Skip to content

RAG

OpenMotoko includes a built-in RAG pipeline for ingesting documents and retrieving relevant context at query time.

await ragPipeline.ingest(text, {
source: 'project-readme',
metadata: { repo: 'openmotoko' },
})

The ingestion process:

  1. Chunk the input text into paragraphs
  2. Embed each chunk using local hash-based embeddings (384 dimensions)
  3. Store chunks in the rag_documents table with content, source, chunk index, metadata, and embedding

The chunker splits text by paragraphs with configurable parameters:

ParameterDefaultDescription
Chunk size512 tokensTarget tokens per chunk
Overlap64 wordsOverlap between adjacent chunks

Chunks preserve paragraph boundaries where possible for better semantic coherence.

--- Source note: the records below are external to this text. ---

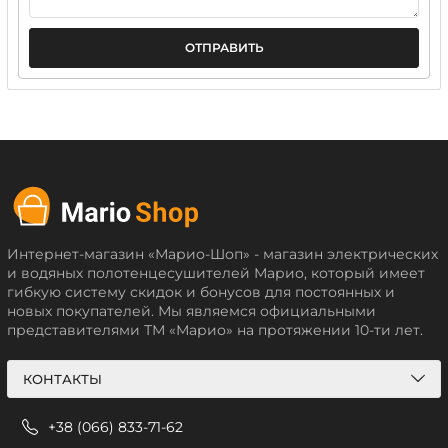
ОТПРАВИТЬ
Интернет-магазин «Марио-Шоп» - магазин электрических
и водяных полотенцесушителей Марио, который имеет
гибкую систему скидок и бонусов для постоянных и
новых покупателей. Мы являемся официальными
представителями ТМ «Марио» на протяжении 10-ти лет.
КОНТАКТЫ
+38 (066) 833-71-62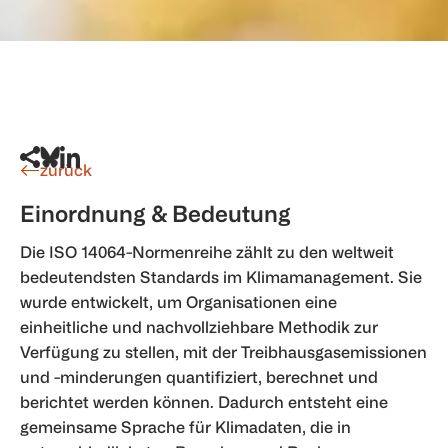
zurück
Einordnung & Bedeutung
Die ISO 14064-Normenreihe zählt zu den weltweit
bedeutendsten Standards im Klimamanagement. Sie
wurde entwickelt, um Organisationen eine
einheitliche und nachvollziehbare Methodik zur
Verfügung zu stellen, mit der Treibhausgasemissionen
und -minderungen quantifiziert, berechnet und
berichtet werden können. Dadurch entsteht eine
gemeinsame Sprache für Klimadaten, die in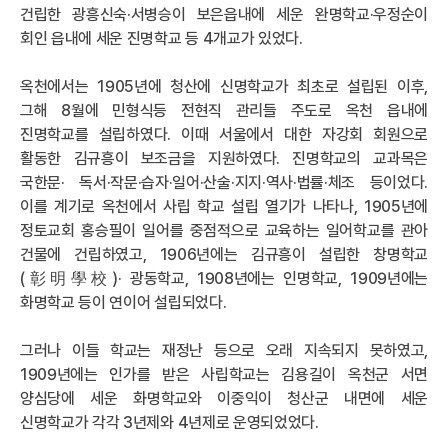
건립한 광흥신숙·서병승이 보은읍내에 세운 완명학교·우정순이
회인 읍내에 세운 진명학교 등 4개교가 있었다.
옥천에서는 1905년에 청산에 신명학교가 최초로 설립된 이후,
그해 8월에 민형식등 전현직 관리들 주도로 옥천 읍내에
진명학교를 설립하였다. 이때 서울에서 대한 자강회 회원으로
활동한 김규흥이 보조금을 지원하였다. 진명학교의 교과목은
국한문· 독서·작문·습자·일어·산술·지지·역사·법률·체조 등이었다.
이를 계기로 옥천에서 사립 학교 설립 열기가 나타나, 1905년에
정토교회 홍승필이 일어를 중점적으로 교육하는 일어학교를 관아
건물에 건립하였고, 1906년에는 김규흥이 설립한 창명학교
(彰明學校)· 광동학교, 1908년에는 인명학교, 1909년에는
화명학교 등이 연이어 설립되었다.
그러나 이들 학교는 재정난 등으로 오래 지속되지 못하였고,
1909년에는 인가를 받은 사립학교는 김용길이 옥천군 서면
양심당에 세운 화명학교와 이중익이 청산군 내면에 세운
신명학교가 각각 3년제와 4년제로 운영되었었다.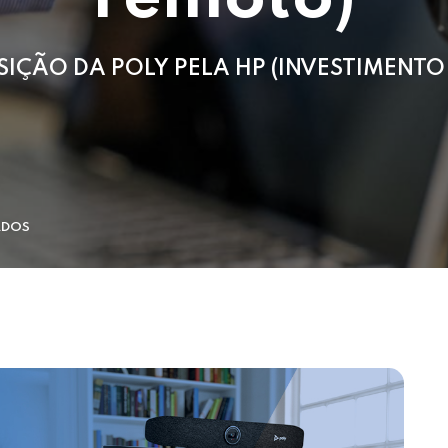
SIÇÃO DA POLY PELA HP (INVESTIMENT
ADOS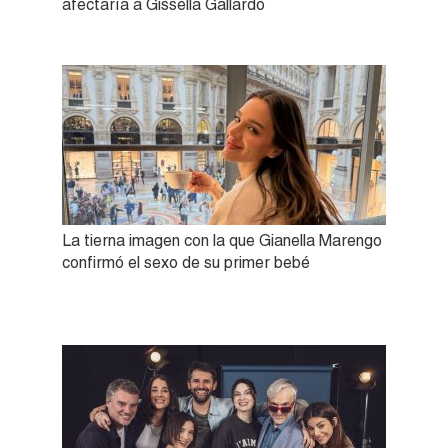
afectaría a Gissella Gallardo
La tierna imagen con la que Gianella Marengo
confirmó el sexo de su primer bebé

const results = await ragPipeline.search('How do I deploy?', {
limit: 10,
minScore: 0.05,
sources: ['docs'],
hybridAlpha: 0.7,
})

Search combines two retrieval strategies:

Vector search uses BRE scoring (dot product with magnitude penalty) on the stored embeddings.

BM25 search uses a full BM25 implementation with parameters k1=1.2 and b=0.75 for keyword-based retrieval.

The final score is a weighted blend:

score = (hybridAlpha * vectorScore) + ((1 - hybridAlpha) * bm25Score)

Default alpha is 0.7, giving 70% weight to semantic similarity and 30% to keyword matching.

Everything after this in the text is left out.